Assemblies are designed to simplify application deployment
and to solve versioning problems that can occur with component-based
applications.
End users and developers are familiar with versioning and
deployment issues that arise from today's component-based systems. Some
end users have experienced the frustration of installing a new
application on their computer, only to find that an existing application
has suddenly stopped working. Many developers have spent countless
hours trying to keep all necessary registry entries consistent in order
to activate a COM class.
Many deployment problems have been solved by the use of
assemblies in the .NET Framework. Because they are self-describing
components that have no dependencies on registry entries, assemblies
enable zero-impact application installation. They also simplify
uninstalling and replicating applications.
Currently two versioning problems occur with Win32 applications:
-
Versioning rules cannot be expressed between pieces
of an application and enforced by the operating system. The current
approach relies on backward compatibility, which is often difficult to
guarantee. Interface definitions must be static, once published, and a
single piece of code must maintain backward compatibility with previous
versions. Furthermore, code is typically designed so that only a single
version of it can be present and executing on a computer at any given
time.
-
There is no way to maintain consistency between sets
of components that are built together and the set that is present at run
time.
These two versioning problems combine to create DLL
conflicts, where installing one application can inadvertently break an
existing application because a certain software component or DLL was
installed that was not fully backward compatible with a previous
version. Once this situation occurs, there is no support in the system
for diagnosing and fixing the problem.
Windows 2000 began to fully address these problems. It provides two features that partially fix DLL conflicts:
-
Windows 2000 enables you to create client
applications where the dependent .dll files are located in the same
directory as the application's .exe file. Windows 2000 can be configured
to check for a component in the directory where the .exe file is
located before checking the fully qualified path or searching the normal
path.

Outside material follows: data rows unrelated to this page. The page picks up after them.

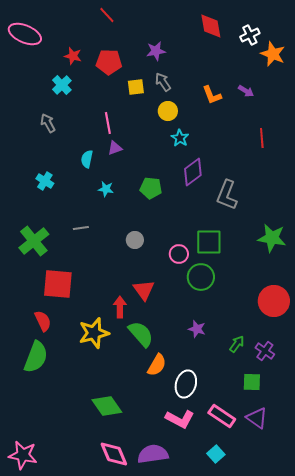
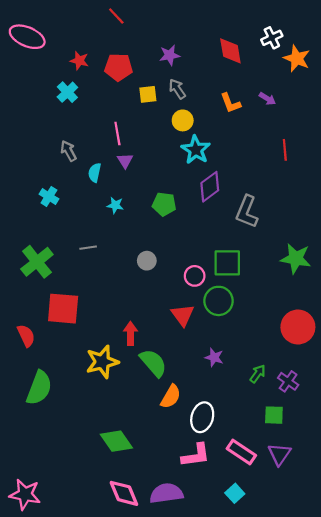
red diamond: (211, 26) -> (230, 51), moved
gray arrow: (48, 123) -> (68, 151), moved
cyan star: (180, 138) -> (196, 150), size x1.5
purple triangle: (115, 148) -> (125, 161), turned -42
red triangle: (144, 290) -> (183, 315), moved
red semicircle: (43, 321) -> (26, 336), moved
purple triangle: (257, 418) -> (279, 454), turned 30
pink L-shape: (180, 419) -> (196, 455), turned -36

This enables components to be independent of components installed
and used by other applications.
-
Windows 2000 locks files that are shipped with the
operating system in the System32 directory so they cannot be
inadvertently replaced when applications are installed.

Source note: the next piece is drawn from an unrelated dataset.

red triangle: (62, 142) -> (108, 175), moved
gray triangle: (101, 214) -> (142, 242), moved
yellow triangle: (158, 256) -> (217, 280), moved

The common language runtime uses assemblies to continue this evolution toward a complete solution to DLL conflicts.
To solve versioning problems, as well as the remaining
problems that lead to DLL conflicts, the runtime uses assemblies to do
the following:
-
Enable developers to specify version rules between different software components.
-
Provide the infrastructure to enforce versioning rules.
-
Provide the infrastructure to allow multiple versions of a component to be run simultaneously (called side-by-side execution).